▶ **TASK STATEMENT**: With the pictures removed, the data below must be transcribed in full and exactly.

▶ **DATA EXTRACT**:
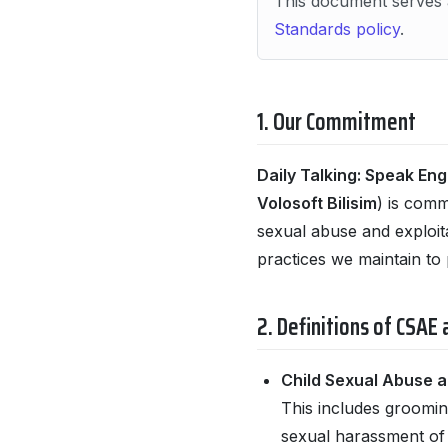
This document serves 
Standards policy
.
1. Our Commitment
Daily Talking: Speak Eng
Volosoft Bilisim
) is comm
sexual abuse and exploit
practices we maintain to 
2. Definitions of CSAE
Child Sexual Abuse a
This includes grooming
sexual harassment of m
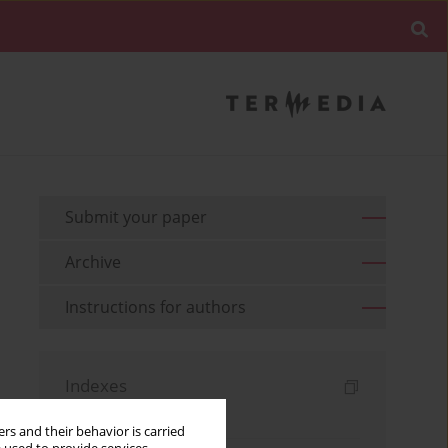
Submit your paper
Archive
Instructions for authors
Indexes
Keywords index
rs and their behavior is carried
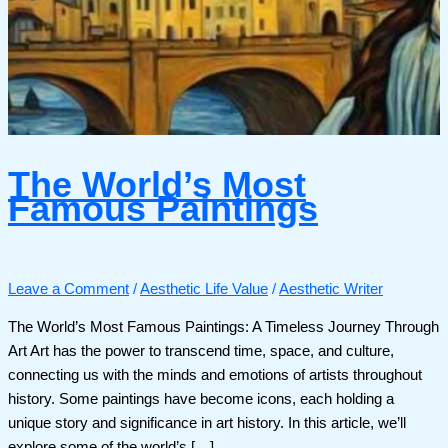
The World’s Most
Famous Paintings
Leave a Comment
/
Aesthetic Life Value
/
Aesthetic Writer
The World’s Most Famous Paintings: A Timeless Journey Through
Art Art has the power to transcend time, space, and culture,
connecting us with the minds and emotions of artists throughout
history. Some paintings have become icons, each holding a
unique story and significance in art history. In this article, we’ll
explore some of the world’s […]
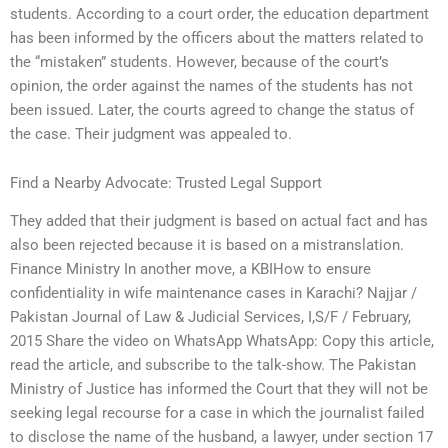
students. According to a court order, the education department
has been informed by the officers about the matters related to
the “mistaken” students. However, because of the court’s
opinion, the order against the names of the students has not
been issued. Later, the courts agreed to change the status of
the case. Their judgment was appealed to.
Find a Nearby Advocate: Trusted Legal Support
They added that their judgment is based on actual fact and has
also been rejected because it is based on a mistranslation.
Finance Ministry In another move, a KBIHow to ensure
confidentiality in wife maintenance cases in Karachi? Najjar /
Pakistan Journal of Law & Judicial Services, I,S/F / February,
2015 Share the video on WhatsApp WhatsApp: Copy this article,
read the article, and subscribe to the talk-show. The Pakistan
Ministry of Justice has informed the Court that they will not be
seeking legal recourse for a case in which the journalist failed
to disclose the name of the husband, a lawyer, under section 17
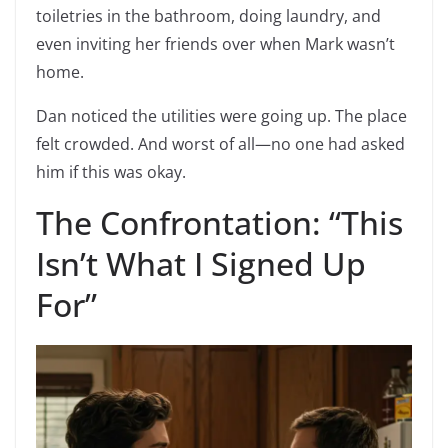
toiletries in the bathroom, doing laundry, and
even inviting her friends over when Mark wasn’t
home.
Dan noticed the utilities were going up. The place
felt crowded. And worst of all—no one had asked
him if this was okay.
The Confrontation: “This
Isn’t What I Signed Up
For”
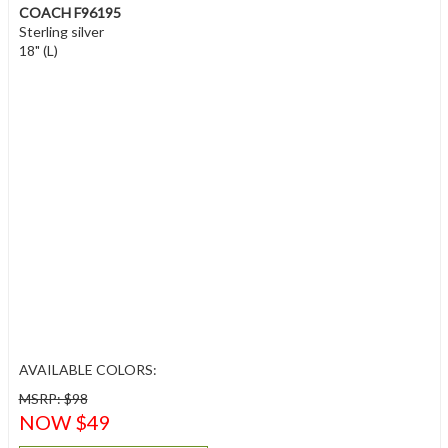
COACH F96195
Sterling silver
18" (L)
AVAILABLE COLORS:
MSRP: $98
NOW $49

▶ **TASK OUTPUT**:
This document serves 
Standards policy
.
1. Our Commitment
Daily Talking: Speak Eng
Volosoft Bilisim
) is comm
sexual abuse and exploit
practices we maintain to 
2. Definitions of CSAE
Child Sexual Abuse a
This includes grooming
sexual harassment of m
Submit your paper
Archive
Instructions for authors
Indexes
Keywords index
rs and their behavior is carried
The World’s Most
Famous Paintings
Leave a Comment
/
Aesthetic Life Value
/
Aesthetic Writer
The World’s Most Famous Paintings: A Timeless Journey Through
Art Art has the power to transcend time, space, and culture,
connecting us with the minds and emotions of artists throughout
history. Some paintings have become icons, each holding a
unique story and significance in art history. In this article, we’ll
explore some of the world’s […]
students. According to a court order, the education department
has been informed by the officers about the matters related to
the “mistaken” students. However, because of the court’s
opinion, the order against the names of the students has not
been issued. Later, the courts agreed to change the status of
the case. Their judgment was appealed to.
Find a Nearby Advocate: Trusted Legal Support
They added that their judgment is based on actual fact and has
also been rejected because it is based on a mistranslation.
Finance Ministry In another move, a KBIHow to ensure
confidentiality in wife maintenance cases in Karachi? Najjar /
Pakistan Journal of Law & Judicial Services, I,S/F / February,
2015 Share the video on WhatsApp WhatsApp: Copy this article,
read the article, and subscribe to the talk-show. The Pakistan
Ministry of Justice has informed the Court that they will not be
seeking legal recourse for a case in which the journalist failed
to disclose the name of the husband, a lawyer, under section 17
toiletries in the bathroom, doing laundry, and
even inviting her friends over when Mark wasn’t
home.
Dan noticed the utilities were going up. The place
felt crowded. And worst of all—no one had asked
him if this was okay.
The Confrontation: “This
Isn’t What I Signed Up
For”
COACH F96195
Sterling silver
18" (L)
AVAILABLE COLORS:
MSRP: $98
NOW $49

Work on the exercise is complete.